代写 Java math graph Gradient Descent for Univariate Linear Regression

Gradient Descent for Univariate Linear Regression
Program in Java to demonstrate univariate linear regression with gradient descent.
Usage
On Linux or MacOS: sh $ chmod +x gradient-descent.sh $ ./gradient-descent.sh
On Windows: bat C:\DIRECTORY> gradient-descent.bat These will automatically compile and run the program.
Data
Data is stored as .csv files within the /data folder. The program works on numeric data, thus the data should be formatted as two-column numeric data delimited with commas. You can specify the your own file by changing line 3 of GradientDescent.java : java static final String DATA_FILE = /* your_file.csv */;
Example data included: * MacdonellDF.csv * Macdonell’s Data on Height and Finger Length of Criminals, used by Gosset (1908) * Format: height, finger_length
Plotting Functions
On line 58 of the GradientDescent class, there is a HypothesisFunction functional interface that is used in plotting the graph for said function. For example, if you want to plot the function: h(x) = x + 2 you’d change that line to be: java HypothesisFunction h_x = (x) -> x + 2; This is called a lambda expression, and it’s useful because it resembles how you’d write the function mathematically. Lambda expressions are of the form:
(parameter1, parameter2,…parameterN) -> { function body } Think of it as just a more compact way of writing methods.

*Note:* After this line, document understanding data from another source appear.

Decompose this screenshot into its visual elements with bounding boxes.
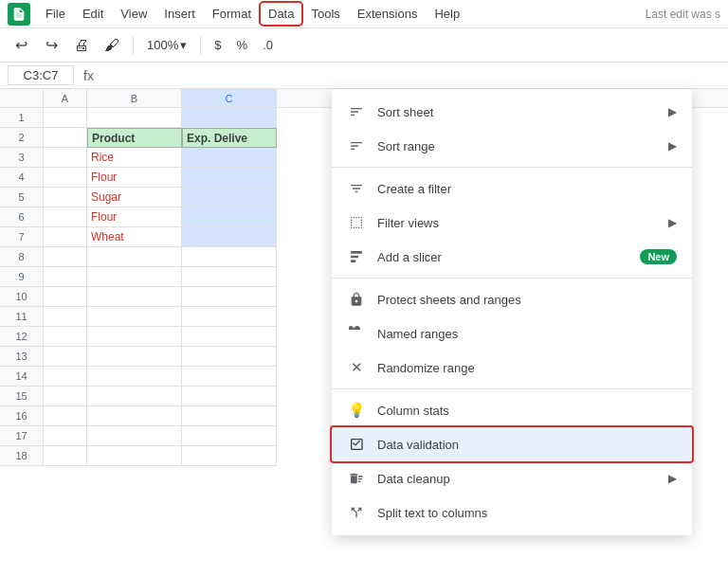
cell[interactable] xyxy=(44,247,87,267)
cell[interactable] xyxy=(87,327,182,347)
cell[interactable] xyxy=(44,287,87,307)
cell[interactable] xyxy=(44,267,87,287)
menu-format[interactable]: Format xyxy=(205,3,259,25)
row-num[interactable]: 12 xyxy=(0,327,44,347)
cell[interactable] xyxy=(87,446,182,466)
cell[interactable] xyxy=(87,108,182,128)
cell[interactable] xyxy=(44,188,87,207)
cell[interactable] xyxy=(44,227,87,247)
cell[interactable] xyxy=(182,108,277,128)
row-num[interactable]: 5 xyxy=(0,188,44,207)
row-num[interactable]: 7 xyxy=(0,227,44,247)
cell[interactable] xyxy=(87,406,182,426)
cell[interactable] xyxy=(87,387,182,406)
cell[interactable] xyxy=(182,446,277,466)
cell[interactable] xyxy=(87,367,182,387)
cell[interactable] xyxy=(182,367,277,387)
menu-item-sort-range[interactable]: Sort range ▶ xyxy=(332,129,692,163)
paint-format-button[interactable]: 🖌 xyxy=(99,32,125,59)
row-num[interactable]: 16 xyxy=(0,406,44,426)
cell[interactable] xyxy=(182,247,277,267)
cell[interactable] xyxy=(182,307,277,327)
cell[interactable] xyxy=(87,426,182,446)
col-header-a[interactable]: A xyxy=(44,89,87,107)
cell[interactable] xyxy=(44,387,87,406)
undo-button[interactable]: ↩ xyxy=(8,32,34,59)
menu-data[interactable]: Data xyxy=(261,3,301,25)
menu-edit[interactable]: Edit xyxy=(75,3,111,25)
row-num[interactable]: 11 xyxy=(0,307,44,327)
menu-item-data-validation[interactable]: Data validation xyxy=(332,427,692,461)
cell-rice[interactable]: Rice xyxy=(87,148,182,168)
redo-button[interactable]: ↪ xyxy=(38,32,64,59)
cell[interactable] xyxy=(87,247,182,267)
row-num[interactable]: 4 xyxy=(0,168,44,188)
cell-flour-1[interactable]: Flour xyxy=(87,168,182,188)
percent-button[interactable]: % xyxy=(230,36,253,54)
col-header-c[interactable]: C xyxy=(182,89,277,107)
cell[interactable] xyxy=(44,446,87,466)
cell[interactable] xyxy=(44,327,87,347)
print-button[interactable]: 🖨 xyxy=(68,32,95,59)
menu-insert[interactable]: Insert xyxy=(156,3,203,25)
row-num[interactable]: 14 xyxy=(0,367,44,387)
menu-tools[interactable]: Tools xyxy=(303,3,347,25)
formula-input[interactable] xyxy=(103,68,720,82)
menu-view[interactable]: View xyxy=(113,3,155,25)
cell[interactable] xyxy=(182,327,277,347)
cell[interactable] xyxy=(87,307,182,327)
menu-extensions[interactable]: Extensions xyxy=(350,3,426,25)
cell[interactable] xyxy=(87,267,182,287)
cell-product-header[interactable]: Product xyxy=(87,128,182,148)
cell[interactable] xyxy=(182,267,277,287)
row-num[interactable]: 6 xyxy=(0,207,44,227)
cell[interactable] xyxy=(182,168,277,188)
cell-flour-2[interactable]: Flour xyxy=(87,207,182,227)
menu-item-split-text[interactable]: Split text to columns xyxy=(332,495,692,530)
cell[interactable] xyxy=(44,426,87,446)
row-num[interactable]: 9 xyxy=(0,267,44,287)
menu-item-filter-views[interactable]: Filter views ▶ xyxy=(332,206,692,240)
menu-item-randomize-range[interactable]: ✕ Randomize range xyxy=(332,351,692,385)
row-num[interactable]: 1 xyxy=(0,108,44,128)
menu-item-column-stats[interactable]: 💡 Column stats xyxy=(332,393,692,427)
currency-button[interactable]: $ xyxy=(209,36,227,54)
cell[interactable] xyxy=(44,148,87,168)
cell[interactable] xyxy=(44,367,87,387)
cell-sugar[interactable]: Sugar xyxy=(87,188,182,207)
cell[interactable] xyxy=(182,406,277,426)
cell[interactable] xyxy=(182,207,277,227)
row-num[interactable]: 10 xyxy=(0,287,44,307)
cell[interactable] xyxy=(182,347,277,367)
cell[interactable] xyxy=(182,426,277,446)
menu-item-protect-sheets[interactable]: Protect sheets and ranges xyxy=(332,282,692,316)
col-header-b[interactable]: B xyxy=(87,89,182,107)
menu-item-create-filter[interactable]: Create a filter xyxy=(332,171,692,206)
cell[interactable] xyxy=(44,207,87,227)
cell[interactable] xyxy=(44,406,87,426)
row-num[interactable]: 2 xyxy=(0,128,44,148)
cell[interactable] xyxy=(44,307,87,327)
row-num[interactable]: 8 xyxy=(0,247,44,267)
cell[interactable] xyxy=(87,347,182,367)
row-num[interactable]: 15 xyxy=(0,387,44,406)
row-num[interactable]: 17 xyxy=(0,426,44,446)
cell[interactable] xyxy=(87,287,182,307)
cell[interactable] xyxy=(182,148,277,168)
row-num[interactable]: 18 xyxy=(0,446,44,466)
row-num[interactable]: 13 xyxy=(0,347,44,367)
cell[interactable] xyxy=(182,188,277,207)
cell[interactable] xyxy=(182,387,277,406)
cell[interactable] xyxy=(44,347,87,367)
cell[interactable] xyxy=(182,287,277,307)
cell[interactable] xyxy=(44,168,87,188)
menu-item-named-ranges[interactable]: Named ranges xyxy=(332,316,692,351)
menu-item-data-cleanup[interactable]: Data cleanup ▶ xyxy=(332,461,692,495)
menu-item-add-slicer[interactable]: Add a slicer New xyxy=(332,240,692,274)
cell-wheat[interactable]: Wheat xyxy=(87,227,182,247)
menu-file[interactable]: File xyxy=(38,3,73,25)
menu-item-sort-sheet[interactable]: Sort sheet ▶ xyxy=(332,95,692,129)
cell-delivery-header[interactable]: Exp. Delive xyxy=(182,128,277,148)
menu-help[interactable]: Help xyxy=(427,3,467,25)
zoom-selector[interactable]: 100% ▾ xyxy=(141,36,192,54)
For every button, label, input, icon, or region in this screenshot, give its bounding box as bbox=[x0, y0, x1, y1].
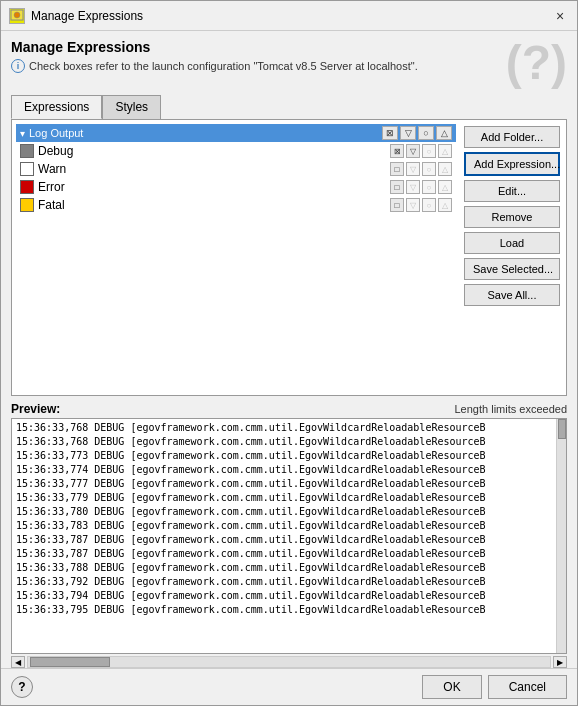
group-label: Log Output bbox=[29, 127, 83, 139]
title-bar: Manage Expressions × bbox=[1, 1, 577, 31]
horizontal-scrollbar[interactable] bbox=[27, 656, 551, 668]
remove-button[interactable]: Remove bbox=[464, 206, 560, 228]
fatal-color-box bbox=[20, 198, 34, 212]
tabs-row: Expressions Styles bbox=[11, 95, 567, 119]
load-button[interactable]: Load bbox=[464, 232, 560, 254]
buttons-panel: Add Folder... Add Expression... Edit... … bbox=[462, 124, 562, 391]
chevron-icon: ▾ bbox=[20, 128, 25, 139]
warn-check-icon[interactable]: □ bbox=[390, 162, 404, 176]
list-item: 15:36:33,795 DEBUG [egovframework.com.cm… bbox=[14, 603, 552, 617]
list-item: 15:36:33,787 DEBUG [egovframework.com.cm… bbox=[14, 533, 552, 547]
list-item[interactable]: Warn □ ▽ ○ △ bbox=[16, 160, 456, 178]
add-expression-button[interactable]: Add Expression... bbox=[464, 152, 560, 176]
fatal-triangle-icon[interactable]: △ bbox=[438, 198, 452, 212]
save-all-button[interactable]: Save All... bbox=[464, 284, 560, 306]
help-button[interactable]: ? bbox=[11, 676, 33, 698]
fatal-check-icon[interactable]: □ bbox=[390, 198, 404, 212]
tree-header-icons: ⊠ ▽ ○ △ bbox=[382, 126, 452, 140]
preview-label: Preview: bbox=[11, 402, 60, 416]
debug-circle-icon[interactable]: ○ bbox=[422, 144, 436, 158]
warn-circle-icon[interactable]: ○ bbox=[422, 162, 436, 176]
list-item: 15:36:33,780 DEBUG [egovframework.com.cm… bbox=[14, 505, 552, 519]
error-circle-icon[interactable]: ○ bbox=[422, 180, 436, 194]
list-item: 15:36:33,787 DEBUG [egovframework.com.cm… bbox=[14, 547, 552, 561]
scroll-right-button[interactable]: ▶ bbox=[553, 656, 567, 668]
preview-header: Preview: Length limits exceeded bbox=[11, 402, 567, 416]
tree-header: ▾ Log Output ⊠ ▽ ○ △ bbox=[16, 124, 456, 142]
preview-section: Preview: Length limits exceeded 15:36:33… bbox=[11, 402, 567, 669]
debug-filter-icon[interactable]: ▽ bbox=[406, 144, 420, 158]
close-button[interactable]: × bbox=[551, 7, 569, 25]
list-item: 15:36:33,774 DEBUG [egovframework.com.cm… bbox=[14, 463, 552, 477]
list-item[interactable]: Fatal □ ▽ ○ △ bbox=[16, 196, 456, 214]
dialog-title: Manage Expressions bbox=[31, 9, 143, 23]
info-text: Check boxes refer to the launch configur… bbox=[29, 60, 418, 72]
header-left: Manage Expressions i Check boxes refer t… bbox=[11, 39, 496, 73]
list-item: 15:36:33,768 DEBUG [egovframework.com.cm… bbox=[14, 421, 552, 435]
add-folder-button[interactable]: Add Folder... bbox=[464, 126, 560, 148]
fatal-filter-icon[interactable]: ▽ bbox=[406, 198, 420, 212]
horizontal-scroll-area: ◀ ▶ bbox=[11, 656, 567, 668]
error-check-icon[interactable]: □ bbox=[390, 180, 404, 194]
vertical-scrollbar[interactable] bbox=[556, 419, 566, 654]
info-row: i Check boxes refer to the launch config… bbox=[11, 59, 496, 73]
preview-content: 15:36:33,768 DEBUG [egovframework.com.cm… bbox=[14, 421, 564, 652]
fatal-icons: □ ▽ ○ △ bbox=[390, 198, 452, 212]
tree-header-left: ▾ Log Output bbox=[20, 127, 378, 139]
list-item: 15:36:33,777 DEBUG [egovframework.com.cm… bbox=[14, 477, 552, 491]
list-item: 15:36:33,773 DEBUG [egovframework.com.cm… bbox=[14, 449, 552, 463]
warn-triangle-icon[interactable]: △ bbox=[438, 162, 452, 176]
debug-icons: ⊠ ▽ ○ △ bbox=[390, 144, 452, 158]
header-filter-icon[interactable]: ▽ bbox=[400, 126, 416, 140]
footer: ? OK Cancel bbox=[1, 668, 577, 705]
svg-point-1 bbox=[14, 12, 20, 18]
error-icons: □ ▽ ○ △ bbox=[390, 180, 452, 194]
fatal-label: Fatal bbox=[38, 198, 65, 212]
preview-box[interactable]: 15:36:33,768 DEBUG [egovframework.com.cm… bbox=[11, 418, 567, 655]
tab-expressions[interactable]: Expressions bbox=[11, 95, 102, 119]
error-label: Error bbox=[38, 180, 65, 194]
error-color-box bbox=[20, 180, 34, 194]
footer-buttons: OK Cancel bbox=[422, 675, 567, 699]
list-item: 15:36:33,783 DEBUG [egovframework.com.cm… bbox=[14, 519, 552, 533]
scrollbar-thumb[interactable] bbox=[558, 419, 566, 439]
list-item[interactable]: Error □ ▽ ○ △ bbox=[16, 178, 456, 196]
fatal-circle-icon[interactable]: ○ bbox=[422, 198, 436, 212]
header-circle-icon[interactable]: ○ bbox=[418, 126, 434, 140]
title-bar-left: Manage Expressions bbox=[9, 8, 143, 24]
dialog-icon bbox=[9, 8, 25, 24]
length-limit-text: Length limits exceeded bbox=[454, 403, 567, 415]
debug-triangle-icon[interactable]: △ bbox=[438, 144, 452, 158]
list-item: 15:36:33,779 DEBUG [egovframework.com.cm… bbox=[14, 491, 552, 505]
question-mark-decoration: (?) bbox=[506, 39, 567, 87]
error-filter-icon[interactable]: ▽ bbox=[406, 180, 420, 194]
manage-title: Manage Expressions bbox=[11, 39, 496, 55]
warn-icons: □ ▽ ○ △ bbox=[390, 162, 452, 176]
debug-color-box bbox=[20, 144, 34, 158]
warn-label: Warn bbox=[38, 162, 66, 176]
debug-label: Debug bbox=[38, 144, 73, 158]
info-icon: i bbox=[11, 59, 25, 73]
scroll-left-button[interactable]: ◀ bbox=[11, 656, 25, 668]
main-area: ▾ Log Output ⊠ ▽ ○ △ Debug ⊠ bbox=[11, 119, 567, 396]
list-item: 15:36:33,792 DEBUG [egovframework.com.cm… bbox=[14, 575, 552, 589]
cancel-button[interactable]: Cancel bbox=[488, 675, 567, 699]
warn-color-box bbox=[20, 162, 34, 176]
list-item: 15:36:33,768 DEBUG [egovframework.com.cm… bbox=[14, 435, 552, 449]
edit-button[interactable]: Edit... bbox=[464, 180, 560, 202]
header-triangle-icon[interactable]: △ bbox=[436, 126, 452, 140]
list-item[interactable]: Debug ⊠ ▽ ○ △ bbox=[16, 142, 456, 160]
list-item: 15:36:33,794 DEBUG [egovframework.com.cm… bbox=[14, 589, 552, 603]
tab-styles[interactable]: Styles bbox=[102, 95, 161, 119]
h-scrollbar-thumb[interactable] bbox=[30, 657, 110, 667]
list-item: 15:36:33,788 DEBUG [egovframework.com.cm… bbox=[14, 561, 552, 575]
warn-filter-icon[interactable]: ▽ bbox=[406, 162, 420, 176]
manage-expressions-dialog: Manage Expressions × Manage Expressions … bbox=[0, 0, 578, 706]
header-section: Manage Expressions i Check boxes refer t… bbox=[11, 39, 567, 87]
error-triangle-icon[interactable]: △ bbox=[438, 180, 452, 194]
tree-panel: ▾ Log Output ⊠ ▽ ○ △ Debug ⊠ bbox=[16, 124, 456, 391]
header-check-all-icon[interactable]: ⊠ bbox=[382, 126, 398, 140]
ok-button[interactable]: OK bbox=[422, 675, 481, 699]
save-selected-button[interactable]: Save Selected... bbox=[464, 258, 560, 280]
debug-check-icon[interactable]: ⊠ bbox=[390, 144, 404, 158]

If you want to add external variables in the lambda expression you have to create a temporary variable that is final because of how it is implemented in Java. So if you have variables w1 and w2 and want to express the function h(x) = (w1 * x) + w0 , you’d have to create temporary variables to store the current value. That is:
java double w1 = 0; double w2 = 0; //////////////////// // some code here // //////////////////// final double w_1 = w1; final double w_ As of right now, the HypothesisFunction interface can only handle one parameter x . If you want to pass in more parameters you’d have to go to
HypothesisFunction.java and change the method signature.
For example, you want to write the function (x1, x2) -> x1 + x2 .
In HypothesisFunction.java , change the evaluate method to: java double evaluate(double x1, double x2); As it is, the program is only capable of plotting graphs for univariate regression because it only plots in two dimensions.